To confirm that PET-16 binds directly to purified HSP70 and DnaK proteins, we used the technique of isothermal titration calorimetry (ITC). Full-length recombinant proteins of HSP70 (aa 1–641) and DnaK (aa 1–638) were first pretreated with either ADP or ATP to assess whether the interaction of PET-16 might be influenced by different nucleotide-bound states of the protein. In addition, we also analyzed the interaction of HSP70 and DnaK with a well-studied peptide that serves as a “client protein” (NRLLLTG).[32,33] This peptide is well known to bind with high affinity when these chaperones are in the nucleotide-free and ADP-bound states but to have reduced affinity for the ATP-bound chaperone.[4,6,8,32−36] The ITC analyses revealed that PES and PET-16, similar to the peptide (Figure 2A), exhibit a strong preference for the ADP-bound form of HSP70 and DnaK, with Kd values of ∼3.8–6.8 μM (Figure 2B–E). These small molecules also interact with the nucleotide-free HSP70 protein with comparable affinity (Supporting Information, Figure S1 and data not shown). In contrast, the interaction of the peptide or inhibitor compounds with the ATP-bound form of HSP70 or DnaK was markedly reduced (Figure 2F–H). Thus, the ITC data support a model wherein PES and PET-16 preferentially target a “non-ATP-bound” form of HSP70 and DnaK; this finding is consistent with a previous suggestion that PES inhibits a “non-ATP-binding” form of HSP70 involved in the activation of apo-neuronal nitric oxide synthase.[24] It is worth noting that crystallographic and NMR analyses indicate that the ADP-bound- and nucleotide-free-forms of DnaK are conformationally similar to each other and distinct from the ATP-bound state.[4,7,9,10,32,36]

Figure 2

PET-16 binds directly to ADP-bound HSP70 and DnaK. (A–H) Representative ITC assays of the indicated compounds (NRLLLTG, PES or PET-16) with purified HSP70-ADP, DnaK-ADP, or HSP70-ATP proteins. The data shown are representative of three independent experiments. The reported dissociation constants are averages and standard deviations from three independent experiments. (I and J) Representative ITC binding curves obtained for the interaction between the HSP70 (aa 386–616) protein and PET-16 (I) or TPP (J). (K) HSP70 protein was preincubated with ADP and PES for 1 h. The mixture was titrated into the sample cell containing PET-16. The reported dissociation constants are averages and standard deviations from three independent experiments. (L) For competition studies, human lung carcinoma (H1299) cells were pretreated with DMSO or excess (8×) PET-16 for 1 h prior to the addition of 20 μM B-PES for 5 h and examined for the expression of HSP70 or BCL-xL. B-PES-containing complexes were captured by Avidin resins and immunoblotted either with anti-HSP70 or anti-BCL-xL antibody. As shown, PET-16 inhibits the subsequent interaction of HSP70 with B-PES.

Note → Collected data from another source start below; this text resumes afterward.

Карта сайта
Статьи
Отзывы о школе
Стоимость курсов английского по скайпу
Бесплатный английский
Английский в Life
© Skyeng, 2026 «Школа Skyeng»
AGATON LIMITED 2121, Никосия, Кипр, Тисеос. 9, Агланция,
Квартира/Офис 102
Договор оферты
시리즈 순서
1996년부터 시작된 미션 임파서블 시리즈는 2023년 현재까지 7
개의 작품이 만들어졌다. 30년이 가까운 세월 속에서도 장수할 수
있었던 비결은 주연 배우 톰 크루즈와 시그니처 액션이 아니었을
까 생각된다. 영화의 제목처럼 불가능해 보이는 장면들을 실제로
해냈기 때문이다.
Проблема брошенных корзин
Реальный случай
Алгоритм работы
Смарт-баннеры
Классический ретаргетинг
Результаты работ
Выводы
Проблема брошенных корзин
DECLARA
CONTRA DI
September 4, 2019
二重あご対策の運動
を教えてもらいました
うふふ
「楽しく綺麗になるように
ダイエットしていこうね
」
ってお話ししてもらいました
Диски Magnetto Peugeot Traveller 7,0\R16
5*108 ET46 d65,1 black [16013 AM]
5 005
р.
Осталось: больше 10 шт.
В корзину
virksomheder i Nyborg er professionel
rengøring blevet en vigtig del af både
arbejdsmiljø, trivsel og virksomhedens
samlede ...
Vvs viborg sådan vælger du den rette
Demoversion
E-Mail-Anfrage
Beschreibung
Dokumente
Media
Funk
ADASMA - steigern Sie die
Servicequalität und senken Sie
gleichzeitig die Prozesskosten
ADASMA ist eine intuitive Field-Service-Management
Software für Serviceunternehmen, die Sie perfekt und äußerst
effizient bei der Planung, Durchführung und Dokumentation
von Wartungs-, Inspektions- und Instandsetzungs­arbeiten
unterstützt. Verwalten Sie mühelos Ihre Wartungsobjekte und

Our ITC results contrast with a recent report that failed to detect a specific interaction between PES and HSP70 using ITC.[37] We attribute this discrepancy to the quite disparate experimental conditions employed, which are detailed and discussed in Supporting Information, Methods. Indeed, by optimizing the ITC protocol conditions, we are readily able to detect a direct, specific interaction between the small molecules and HSP70 and DnaK. Our ITC data are further supported by the identification of point mutants of HSP70 and DnaK that interfere with the binding of PES and PET-16, as presented below.

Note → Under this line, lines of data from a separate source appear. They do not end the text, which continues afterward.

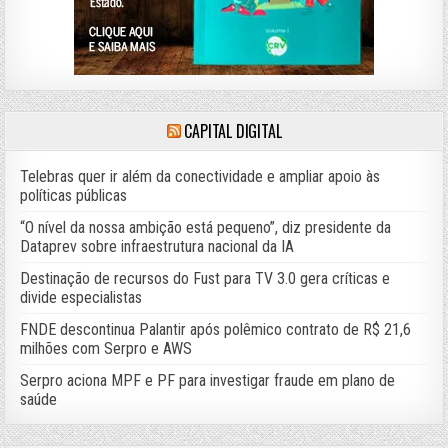
CAPITAL DIGITAL
Telebras quer ir além da conectividade e ampliar apoio às
políticas públicas
“O nível da nossa ambição está pequeno”, diz presidente da
Dataprev sobre infraestrutura nacional da IA
Destinação de recursos do Fust para TV 3.0 gera críticas e
divide especialistas
FNDE descontinua Palantir após polêmico contrato de R$ 21,6
milhões com Serpro e AWS
Serpro aciona MPF e PF para investigar fraude em plano de
saúde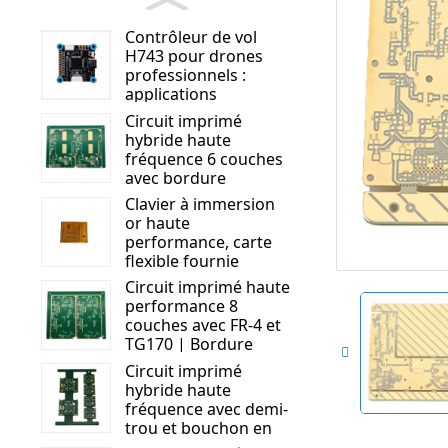
Contrôleur de vol
H743 pour drones
professionnels :
applications
d’inspection, de
Circuit imprimé
sécurité et de gestion
hybride haute
du trafic.
fréquence 6 couches
avec bordure
métallique | Rogers
Clavier à immersion
RO4350B + S1000 - 2M
or haute
| Circuit imprimé
performance, carte
haute performance
flexible fournie
Circuit imprimé haute
performance 8
couches avec FR-4 et
TG170 | Bordure
métallique et trous
Circuit imprimé
pour bouchons de
hybride haute
masque de soudure |
fréquence avec demi-
Solution de circuit
trou et bouchon en
avancée
résine | Optimisé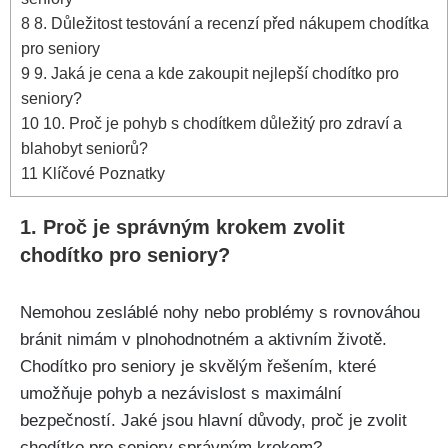
8
8. Důležitost ‍testování a ⁢recenzí před nákupem ​chodítka
pro seniory
9
9. Jaká je cena a kde ‌zakoupit nejlepší chodítko pro‌
seniory?
10
10. Proč ​je⁢ pohyb ‌s chodítkem důležitý pro zdraví a
blahobyt seniorů?
11
Klíčové Poznatky
1. Proč je správným krokem zvolit
chodítko pro seniory?
Nemohou zesláblé nohy nebo problémy‌ s rovnováhou
bránit nimám v plnohodnotném a aktivním životě. ​
Chodítko pro seniory je skvělým řešením, které
umožňuje pohyb a nezávislost s maximální
bezpečností. Jaké jsou hlavní důvody, proč je zvolit‍
chodítko pro seniory správným ‌krokem?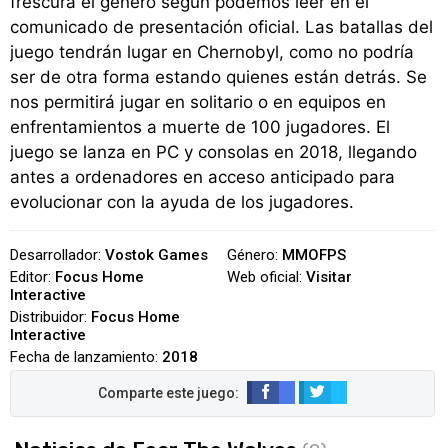
frescura el género según podemos leer en el
comunicado de presentación oficial. Las batallas del
juego tendrán lugar en Chernobyl, como no podría
ser de otra forma estando quienes están detrás. Se
nos permitirá jugar en solitario o en equipos en
enfrentamientos a muerte de 100 jugadores. El
juego se lanza en PC y consolas en 2018, llegando
antes a ordenadores en acceso anticipado para
evolucionar con la ayuda de los jugadores.
Desarrollador:
Vostok Games
Género:
MMOFPS
Editor:
Focus Home
Web oficial:
Visitar
Interactive
Distribuidor:
Focus Home
Interactive
Fecha de lanzamiento:
2018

The ITC binding curves support a stoichiometry whereby one molecule of PES or PET-16 binds in a complex containing two molecules of ADP-bound HSP70 or DnaK (Figure 2B–E). Because our previous investigations showed that the small molecules directly bind to the C-terminal region of HSP70 (residues 386–616) and DnaK (residues 389–607),[19−21] recombinant proteins containing these domains also were employed in ITC experiments. We found that PET-16 also binds to the C-terminal domain of HSP70, exhibiting a Kd of ∼2.9 μM (Figure 2I). In contrast, the TPP moiety alone does not bind to either HSP70 or DnaK SBD (Figure 2J and data not shown). Using ITC analyses, we also discovered that preincubation of HSP70 with PES markedly reduces the binding affinity of the protein for PET-16 (Figure 2K). Similarly, presaturation of HSP70 with PET-16 also impairs the interaction of this protein with PES (data not shown). These data are consistent with the hypothesis that these chemically related compounds likely bind to the same site of the HSP70 protein. To further assess this possibility in vivo, we employed biotin-tagged PES (B-PES, Figure 1A) in a pull-down assay, similar to our previously described investigations.[19−21] In this assay, cultured tumor cells were pretreated with PET-16 for 1 h prior to the addition of biotin-tagged-PES (B-PES). B-PES-containing complexes were then captured using Avidin beads and then examined for the presence of HSP70 by immunoblotting. We found that pretreating cells with PET-16 clearly reduced the amount of HSP70 found in complex with B-PES (Figure 2L), as suggested by the ITC data (Figure 2K).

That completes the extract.